Hierarchal logistic regression non-centered reparameterization

Hi all,

I am performing a hierarchal logistic regression on a relatively sparse dataset – 278 observations grouped into 18 events (with a few events having < 5 data points). Per recommendations on this forum I have implemented the “Matt’s trick” non-centered reparamterization.
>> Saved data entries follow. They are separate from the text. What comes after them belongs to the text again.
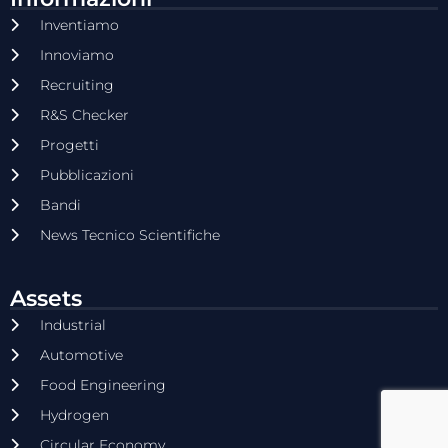
Inventiamo
Innoviamo
Recruiting
R&S Checker
Progetti
Pubblicazioni
Bandi
News Tecnico Scientifiche
Assets
Industrial
Automotive
Food Engineering
Hydrogen
Circular Economy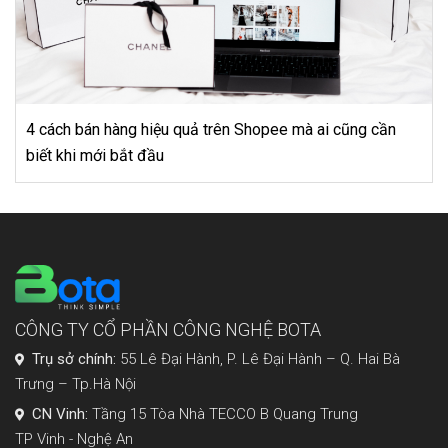
5 tuyệt chiêu kinh doanh trên Shopee để có một mùa kinh
doanh “hốt bạc”
CÔNG TY CỔ PHẦN CÔNG NGHỆ BOTA
Trụ sở chính:
55 Lê Đại Hành, P. Lê Đại Hành – Q. Hai Bà
Trưng – Tp.Hà Nội
CN Vinh:
Tầng 15 Tòa Nhà TECCO B Quang Trung
TP Vinh - Nghệ An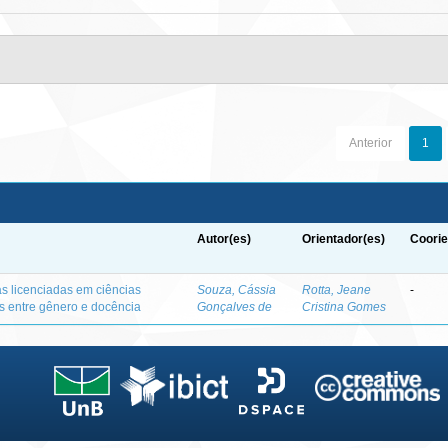
Anterior
1
Autor(es)
Orientador(es)
Coorie
as licenciadas em ciências
Souza, Cássia
Rotta, Jeane
-
es entre gênero e docência
Gonçalves de
Cristina Gomes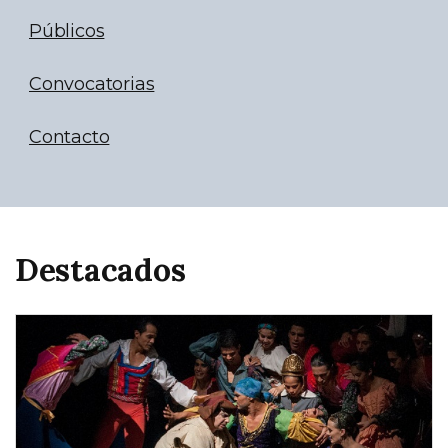
Públicos
Convocatorias
Contacto
Destacados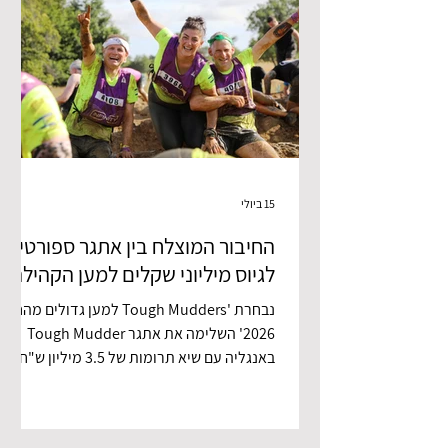
15 ביולי
החיבור המוצלח בין אתגר ספורטיבי
לגיוס מיליוני שקלים למען הקהילה
נבחרת 'Tough Mudders למען גדולים מהחיים
2026' השלימה את אתגר Tough Mudder
באנגליה עם שיא תרומות של 3.5 מיליון ש"ח
צילום: גילי חנוך לאחר 9 חודשי אימונים צלחו
חברי הנבחרת את אתגר Tough Mudder
Infinity בריצה של למעלה מ- 20 ק"מ ומעבר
My code is below (it should be correct, the model runs fine and produces posterior distributions close to what I expect).


data {
  int <lower = 1> N; //number of data points
  int <lower = 1> E; //number of events
  int <lower = 1, upper = E>  event[N]; 
  real x1[N]; 
  real x2 [N];
  int<lower=0,upper=1> y[N];
    }
parameters {
  vector[E] b0_raw; // event level adjustments
  vector[E] b1_raw;
  vector[E] b2_raw;
  real <lower = 0> sigma_b0; 
  real <lower = 0> sigma_b1;
  real <lower = 0> sigma_b2;
  real mu_b0;
  real mu_b1;
  real mu_b2;
}
transformed parameters{
  vector[E] b0;
  vector[E] b1;
  vector[E] b2;
  b0 = mu_b0+ sigma_b0 * b0_raw;
  b1 = mu_b1 + sigma_b1 * b1_raw;
  b2 = mu_b2 + sigma_b2 * b2_raw;
}
model {
      mu_b0 ~ normal(0,100); //priors for coefficents
      mu_b1 ~ normal(0,100); //diffuse normals
      mu_b2 ~ normal(0,100);
      sigma_b0 ~ normal(0,25);
      sigma_b1 ~ normal(0,25);
      sigma_b2 ~ normal(0,25);
      b0_raw ~ normal(0,1);
      b1_raw ~ normal(0,1);
      b2_raw ~ normal(0,1);
      for (i in 1:N) {
        liq[i] ~ bernoulli_logit(b0[event[i]] + b1[event[i]]* x1[i] + b2[event[i]] * x2[i]);
      }

My under standing from the Betancourt and Girolami paper is that the re-parameterization results from the equivalency between these two statements:

y_i \sim N(\theta_i, \sigma_i) with \theta_i \sim N(\mu, \tau)
and
y_i \sim N(\theta^*_i*\tau+\mu, \sigma_i) with \theta^*_i \sim N(0,1).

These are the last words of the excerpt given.